--- Requirement ---
Determine how many lines in the following listing include "English". Respond with that number only.

------ Provided information

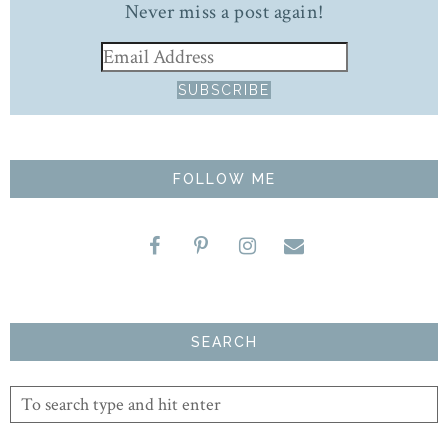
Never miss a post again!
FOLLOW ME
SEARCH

------------
------ Provided information

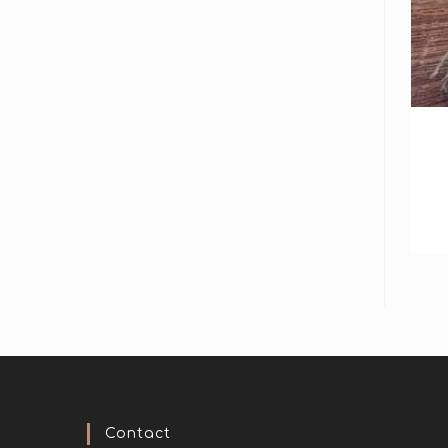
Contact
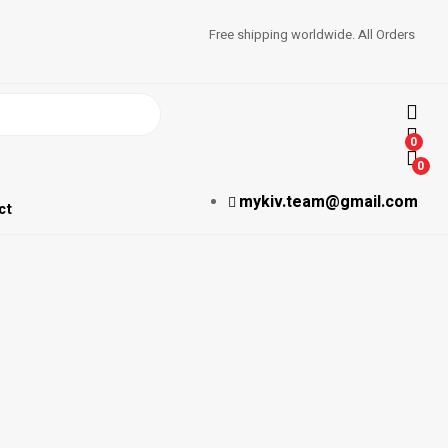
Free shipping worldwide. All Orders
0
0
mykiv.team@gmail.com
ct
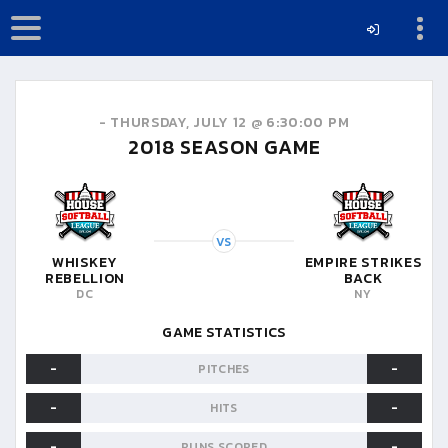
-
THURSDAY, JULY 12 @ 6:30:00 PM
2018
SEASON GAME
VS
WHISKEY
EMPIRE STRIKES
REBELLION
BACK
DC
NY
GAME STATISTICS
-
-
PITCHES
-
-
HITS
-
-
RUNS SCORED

------------
------ Provided information

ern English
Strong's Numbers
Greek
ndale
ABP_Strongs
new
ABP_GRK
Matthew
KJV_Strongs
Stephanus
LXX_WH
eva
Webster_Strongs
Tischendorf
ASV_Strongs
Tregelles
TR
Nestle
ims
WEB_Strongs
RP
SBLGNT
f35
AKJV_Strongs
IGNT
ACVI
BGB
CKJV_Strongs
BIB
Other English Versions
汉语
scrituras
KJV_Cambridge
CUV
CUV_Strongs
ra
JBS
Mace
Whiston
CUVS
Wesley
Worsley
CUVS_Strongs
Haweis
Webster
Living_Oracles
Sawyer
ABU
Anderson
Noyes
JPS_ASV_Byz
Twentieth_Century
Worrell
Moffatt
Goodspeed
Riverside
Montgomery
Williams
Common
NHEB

------------

--- Response to the task ---
2